-------- THE INPUT

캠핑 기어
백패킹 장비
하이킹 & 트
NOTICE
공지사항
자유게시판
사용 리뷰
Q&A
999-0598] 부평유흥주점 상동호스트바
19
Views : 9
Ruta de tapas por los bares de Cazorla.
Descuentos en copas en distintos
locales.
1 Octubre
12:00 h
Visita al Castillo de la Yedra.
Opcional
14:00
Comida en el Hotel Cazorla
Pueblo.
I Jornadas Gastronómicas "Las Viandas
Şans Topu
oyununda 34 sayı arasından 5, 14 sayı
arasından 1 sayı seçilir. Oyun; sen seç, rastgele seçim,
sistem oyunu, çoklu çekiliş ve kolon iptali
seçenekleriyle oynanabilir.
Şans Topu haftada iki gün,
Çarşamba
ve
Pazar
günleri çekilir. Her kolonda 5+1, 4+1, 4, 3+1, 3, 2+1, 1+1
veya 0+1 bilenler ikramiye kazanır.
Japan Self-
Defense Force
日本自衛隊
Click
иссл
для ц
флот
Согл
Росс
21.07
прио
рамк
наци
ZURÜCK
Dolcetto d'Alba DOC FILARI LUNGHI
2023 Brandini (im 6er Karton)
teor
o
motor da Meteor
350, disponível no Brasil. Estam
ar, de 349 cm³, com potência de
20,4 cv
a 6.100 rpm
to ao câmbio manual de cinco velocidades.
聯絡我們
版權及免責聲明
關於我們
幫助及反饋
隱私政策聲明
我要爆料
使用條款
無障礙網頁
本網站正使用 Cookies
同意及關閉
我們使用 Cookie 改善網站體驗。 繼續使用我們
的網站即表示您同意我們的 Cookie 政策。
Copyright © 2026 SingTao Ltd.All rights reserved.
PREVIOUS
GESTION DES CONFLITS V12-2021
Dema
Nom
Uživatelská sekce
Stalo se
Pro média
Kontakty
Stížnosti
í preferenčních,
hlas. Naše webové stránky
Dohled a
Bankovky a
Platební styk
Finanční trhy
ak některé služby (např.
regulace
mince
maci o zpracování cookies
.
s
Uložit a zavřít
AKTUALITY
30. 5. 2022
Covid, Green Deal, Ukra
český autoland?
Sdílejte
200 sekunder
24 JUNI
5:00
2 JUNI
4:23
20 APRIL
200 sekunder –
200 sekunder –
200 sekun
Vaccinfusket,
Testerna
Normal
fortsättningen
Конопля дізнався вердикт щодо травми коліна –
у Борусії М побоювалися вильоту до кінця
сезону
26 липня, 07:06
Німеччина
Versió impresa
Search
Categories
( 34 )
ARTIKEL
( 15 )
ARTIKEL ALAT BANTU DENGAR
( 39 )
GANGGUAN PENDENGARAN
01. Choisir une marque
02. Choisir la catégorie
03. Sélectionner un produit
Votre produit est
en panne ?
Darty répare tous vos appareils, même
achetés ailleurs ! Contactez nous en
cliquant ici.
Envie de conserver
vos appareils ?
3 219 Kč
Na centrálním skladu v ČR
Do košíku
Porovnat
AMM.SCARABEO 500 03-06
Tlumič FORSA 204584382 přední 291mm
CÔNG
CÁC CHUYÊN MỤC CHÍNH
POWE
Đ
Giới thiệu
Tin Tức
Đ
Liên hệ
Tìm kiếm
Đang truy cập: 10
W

----------------

■ INSTRUCTIONS FOR THE TASK
Pull out the lines above in which the word "Cazorla" appears.

■ ANSWER TO THIS EXERCISE
Ruta de tapas por los bares de Cazorla.
Comida en el Hotel Cazorla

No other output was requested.